## REQUIREMENT:
In the records below, locate the line containing "Professional proxy services are designed", then output that line and all later lines exactly, through the last one.

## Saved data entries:
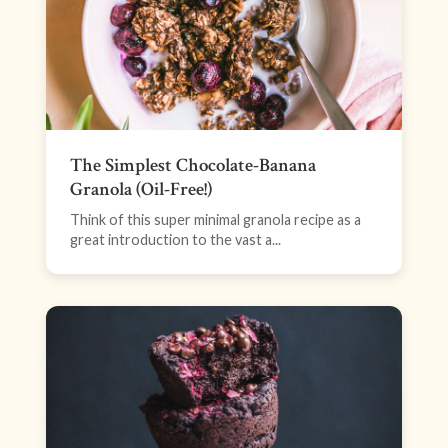
The Simplest Chocolate-Banana
Granola (Oil-Free!)
Think of this super minimal granola recipe as a
great introduction to the vast a...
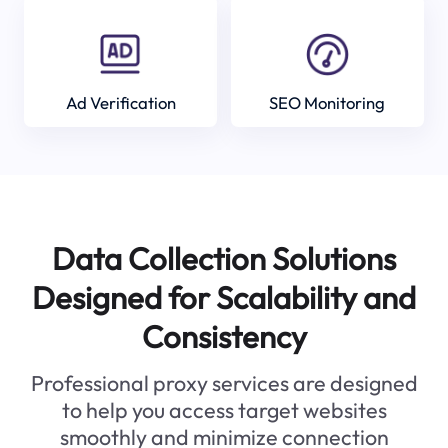
Ad Verification
SEO Monitoring
Data Collection Solutions
Designed for Scalability and
Consistency
Professional proxy services are designed
to help you access target websites
smoothly and minimize connection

## WRITTEN RESPONSE:
Professional proxy services are designed
to help you access target websites
smoothly and minimize connection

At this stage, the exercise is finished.